Por el otro frente de la ciudad, hacia el poniente, aquel que enfrenta de lleno el mar, la devastación sigue siendo igualmente inquietante. Todas las instalaciones turísticas emplazadas de cara al océano Pacífico desaparecieron. Se las tragó la ola demoledora y asesina que no discriminó en ningún punto de su pavoroso recorrido tierra adentro. Los cinco kilómetros de playa, como versa  el orgulloso slogan turístico de la ciudad, fueron sepultados por largos minutos bajo las aguas invasoras, arrastrando en su retiro todo vestigio del mundo civilizado. Las farolas, escaños y escalinatas fueron arrancadas de cuajo, lo mismo que hoteles, cabañas y  restaurantes, dejando en claro de una vez y para siempre la potestad invencible del mar. Nadie podía presagiar un final semejante para un balneario tan antiguo, nadie puede imaginar todavía como se vuelve a reconstruir todo eso, si tiene algún sentido levantar un mundo destruido con la posibilidad de volver a ser destruido por las mismas aguas en el futuro. El camino de acceso a la playa está transformado en un derrotero de  cementerio, donde es posible, para quienes conocieron Constitución alguna vez antes del cataclismo,  certificar las tumbas de las construcciones devastadas por el maremoto. Sólo falta agregar los epitafios, o el resumen de las vidas vividas en sus espacios, de las aventuras corridas por aquel interminable borde costero, por los amores y los sueños compartidos de muchas generaciones que pasaron por esos suelos amando, buscando el calor de la playa y la algarabía alegre del mar y sus gaviotas. 

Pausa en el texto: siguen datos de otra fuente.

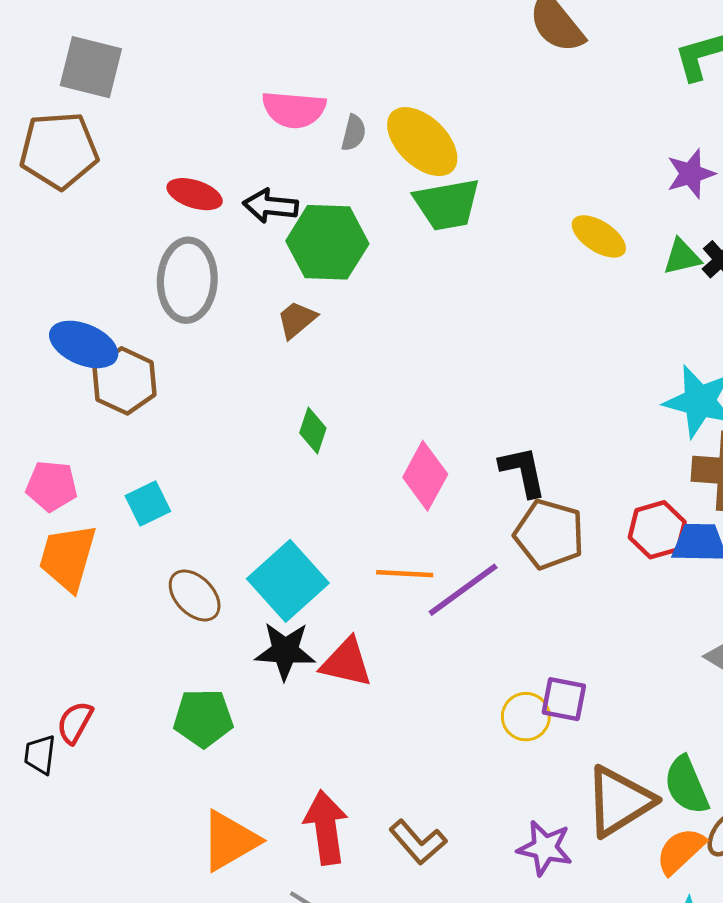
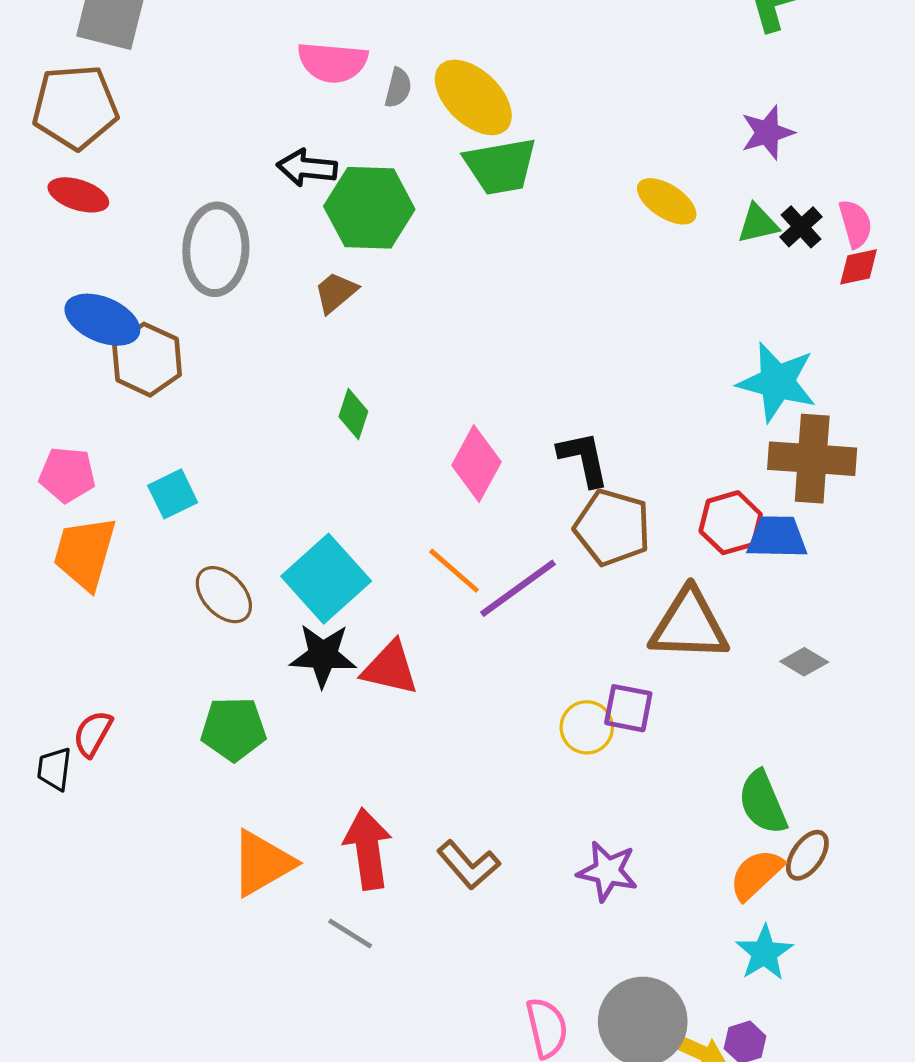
red ellipse: (195, 194) -> (78, 195), moved
orange line: (405, 574) -> (454, 571), turned 38
brown triangle: (619, 801) -> (689, 625), moved, turned 34

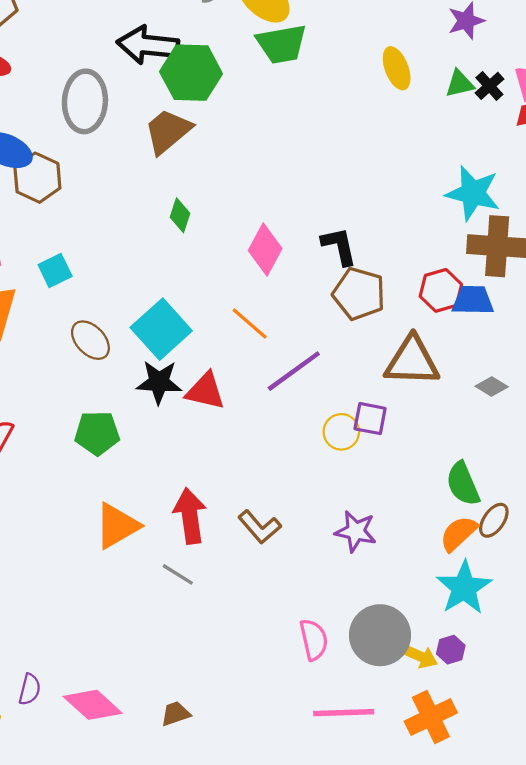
black arrow: (307, 168) -> (148, 45), size x1.5
yellow ellipse: (667, 201) -> (397, 68), turned 36
brown trapezoid: (336, 292) -> (168, 131), size x1.6
purple line: (518, 588) -> (294, 371), moved
cyan star: (764, 953) -> (464, 588), size x1.4

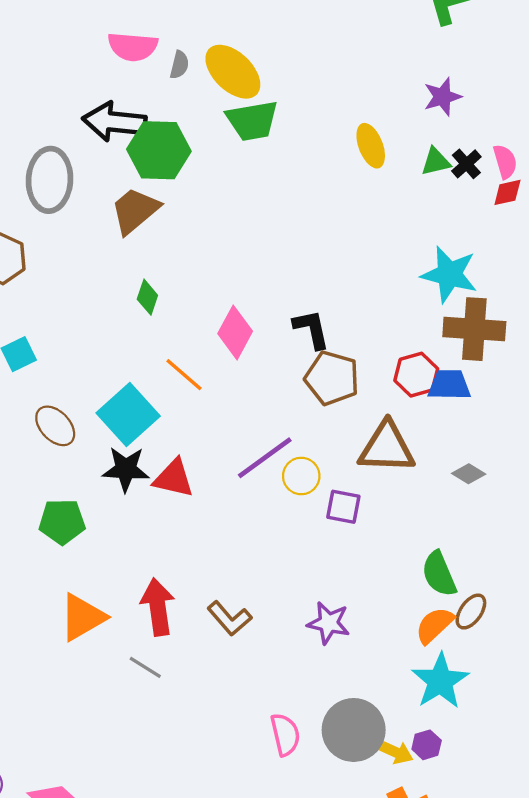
orange line: (250, 324) -> (184, 375), moved
yellow circle: (341, 432) -> (301, 476), moved

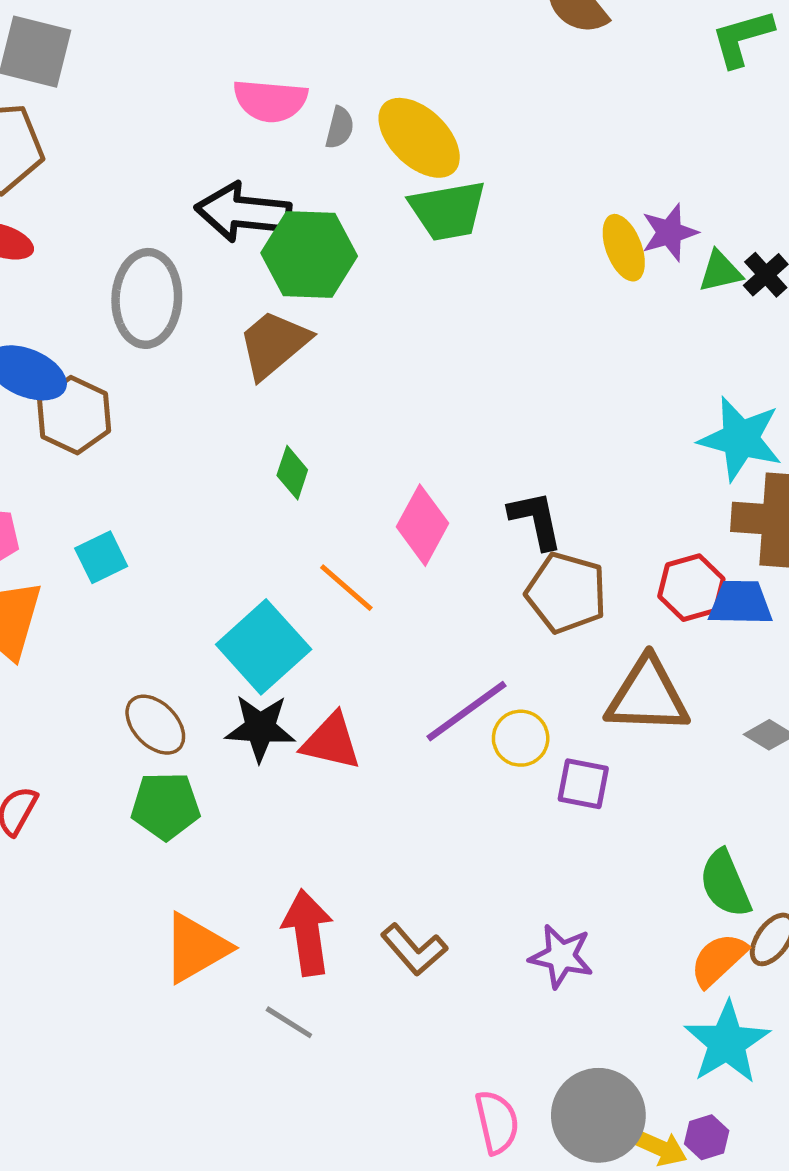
purple star: (442, 97) -> (669, 232), moved
brown ellipse: (55, 426) -> (155, 725), moved

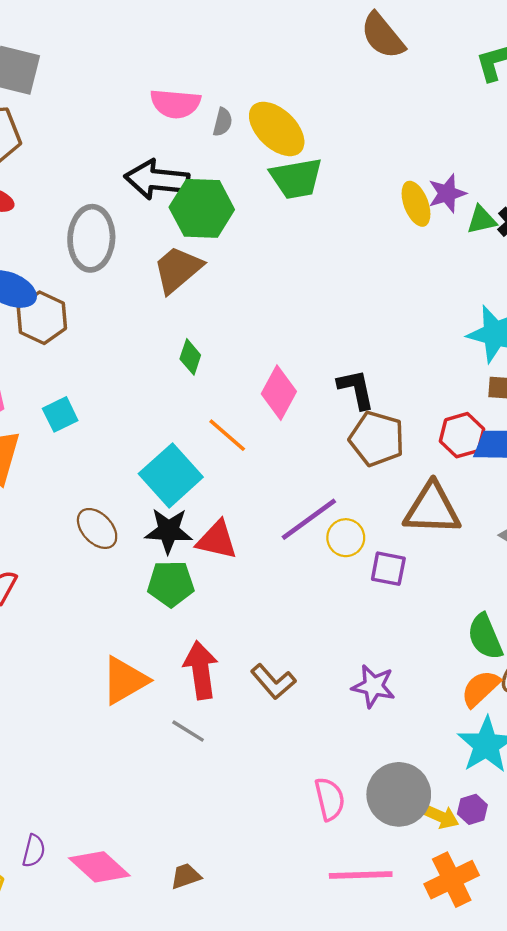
green pentagon: (165, 806) -> (171, 584), moved

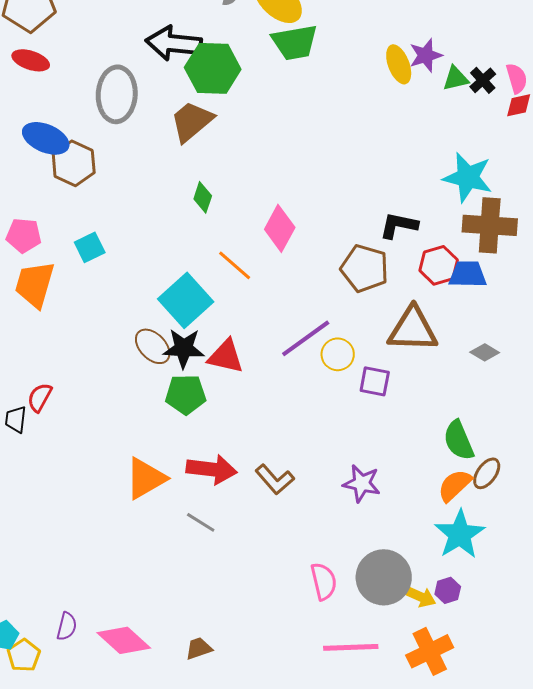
black L-shape: (356, 389) -> (399, 225), moved, turned -66
brown ellipse: (97, 528) -> (153, 346), moved
red arrow: (201, 670) -> (212, 469), turned 105

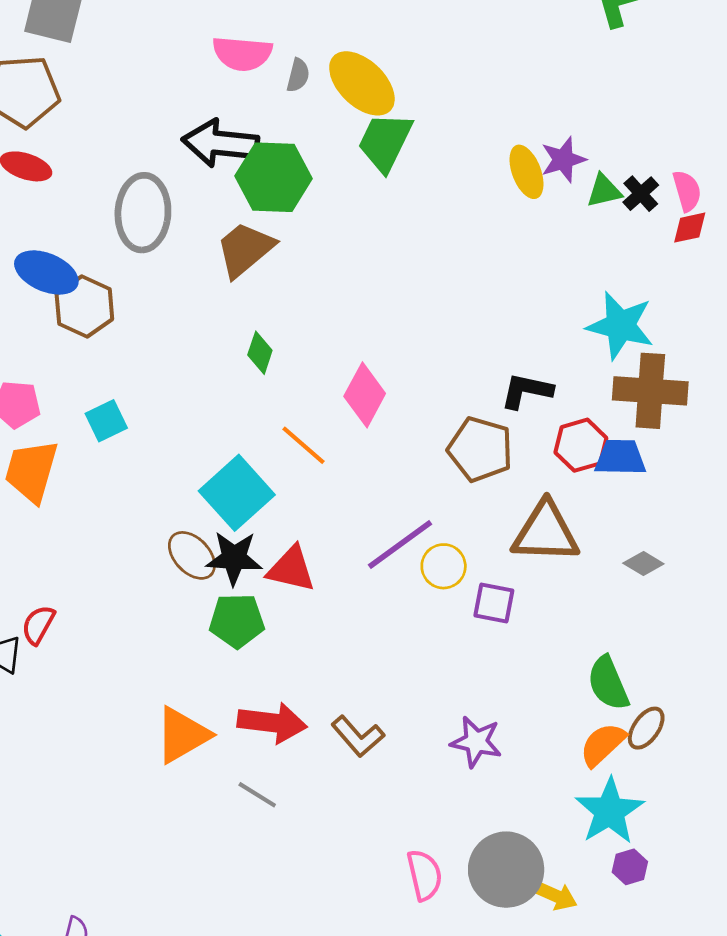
green trapezoid: (295, 42) -> (385, 142), turned 126
purple hexagon: (448, 590) -> (630, 867), moved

En las calles de la ciudad, la destrucción va casa por medio. Y el visitante no deja de preguntarse porqué ésta sí y aquella no. Por qué mi casa y no la del vecino, por qué el destino se ensaña con unos y no con otros, por qué la muerte al igual que la vida pareciera escogernos uno por uno. Y es aquí cuando el misterio se apodera de nosotros, y es aquí cuando el hombre vuelve una vez más a hundir la cabeza en el resumidero de la conciencia sin hallar ninguna respuesta concreta a los problemas. Es aquí cuando las sociedades modernas se descubren otra vez a sí mismas frente al dilema del hombre primero: quién soy, de dónde vengo, a dónde voy.